Decision trees can handle both categorical and numerical data. Decision trees can be drawn by hand or created with a graphics program or specialized software. Informally, decision trees are useful for focusing discussion when a group must make a decision. Programmatically, they can be used to assign monetary/time or other values to possible outcomes so that decisions can be automated. Decision tree software is used in data mining to simplify complex strategic challenges and evaluate the cost-effectiveness of research and business decisions. Variables in a decision tree are usually represented by circles.

Drawing a Decision Tree
You start a Decision Tree with a decision that you need to make, and draw a small square to represent this towards the left of a large piece of paper.
From this box draw out lines towards the right for each possible solution, and write that solution along the line. Keep the lines apart as far as possible so that you can expand your thoughts.
At the end of each line, consider the results. If the result of taking that decision is uncertain, draw a small circle.
If the result is another decision that you need to make, draw another square. Squares represent decisions, and circles represent uncertain outcomes.
Write the decision or factor above the square or circle. If you have completed the solution at the end of the line, just leave it blank.
Starting from the new decision squares on your diagram, draw out lines representing the options that you could select. From the circles draw lines representing possible outcomes.
Again make a brief note on the line saying what it means.
Keep on doing this until you have drawn out as many of the possible outcomes and decisions as you can see leading on from the original decisions.
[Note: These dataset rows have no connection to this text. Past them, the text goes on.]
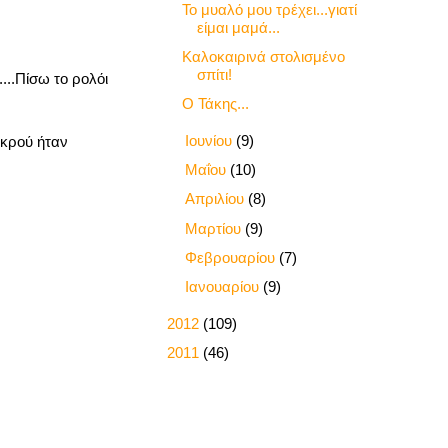
Το μυαλό μου τρέχει...γιατί
είμαι μαμά...
Καλοκαιρινά στολισμένο
σπίτι!
...Πίσω το ρολόι
Ο Τάκης...
►
Ιουνίου
(9)
ικρού ήταν
►
Μαΐου
(10)
►
Απριλίου
(8)
►
Μαρτίου
(9)
►
Φεβρουαρίου
(7)
►
Ιανουαρίου
(9)
►
2012
(109)
►
2011
(46)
20. Human Reliability Analysis
Human reliability assessment (HRA) is the common name for an assortment of methods and models that are used to predict the occurrence of ‘human errors’. While the origin of HRA is in Probabilistic Safety Assessment (PSA), HRA is increasingly being used on its own both as a way to assess the risks from ‘human error’ and as a way to reduce system vulnerability. According to the three principal functions of HRA are:
Identifying what errors can occur (Human Error Identification),
Deciding how likely the errors are to occur (Human Error Quantification), and,
Enhancing human reliability by reducing the given error likelihood (Human Error Reduction), if appropriate.

Thus anticipating failures of joint human-machine systems requires an underlying model. This should not be a model of human information processing in disguise, but a model of how human performance is determined by – hence reflects – the context or circumstances, i.e., a model of joint system performance rather than of individual human actions.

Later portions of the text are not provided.